Marble Falls, Texas is moving to replace a wastewater treatment plant that sits in a flood zone, using a \$5 million EPA grant to build new infrastructure on higher ground along the Colorado River corridor about 50 miles northwest of Austin.
The existing plant's location in the floodplain is a relic of older siting decisions, and in Central Texas, that's a serious liability. The Hill Country sits at the edge of what meteorologists call Flash Flood Alley, where storms funneling up the Balcones Escarpment can produce catastrophic wall-of-water floods with little warning. The 2018 Highland Lakes flooding killed several people in the region and wiped out infrastructure across Burnet County. The 2015 Memorial Day floods caused widespread destruction throughout the area. For a wastewater plant, a major flood doesn't just mean damage — it can mean raw sewage entering waterways.
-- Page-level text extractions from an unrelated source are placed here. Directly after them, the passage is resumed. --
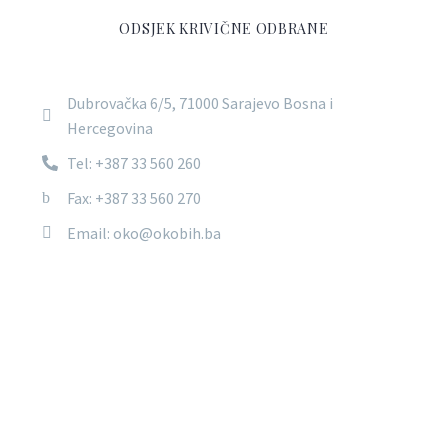
ODSJEK KRIVIČNE ODBRANE
Dubrovačka 6/5, 71000 Sarajevo Bosna i
Hercegovina
Tel: +387 33 560 260
Fax: +387 33 560 270
Email: oko@okobih.ba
The new plant will be built to handle 1.5 million gallons per day and will include new sewer force mains and reclaimed water lines. That last piece matters beyond flood safety: the plant is designed to eventually support water reuse, both non-potable and, down the road, potable. In a region that has lived through punishing droughts — the 2011 drought remains a benchmark for how bad things can get in Texas — treating wastewater as a resource rather than just a problem is increasingly essential. Texas's own state water plan has flagged reuse as one of the fastest-growing supply strategies in the state.
The timing reflects real pressure. Marble Falls, a city of roughly 8,000 to 9,000 residents, has been absorbing growth as the Austin metro area expands outward into the Hill Country. More residents means more wastewater, and the existing system is aging. The federal grant, directed through the 2024 Consolidated Appropriations Act as a congressionally mandated project, was likely championed by Rep. John Carter, the Republican who represents Texas's 31st Congressional District.
Five million dollars won't cover a project of this scale on its own. Relocating a wastewater treatment plant and building new transmission infrastructure typically costs well above that — potentially \$20 million to \$40 million or more. The federal funding is almost certainly one piece of a larger capital financing plan the city has been developing. Similar federal awards have helped small cities across the country tackle overdue wastewater fixes, including communities in Floyd County, Kentucky and Holyoke, Massachusetts.
Once the new plant is built and operating, the old site in the floodplain will be restored for other uses. How the city finances the rest of the project and when construction begins remain open questions.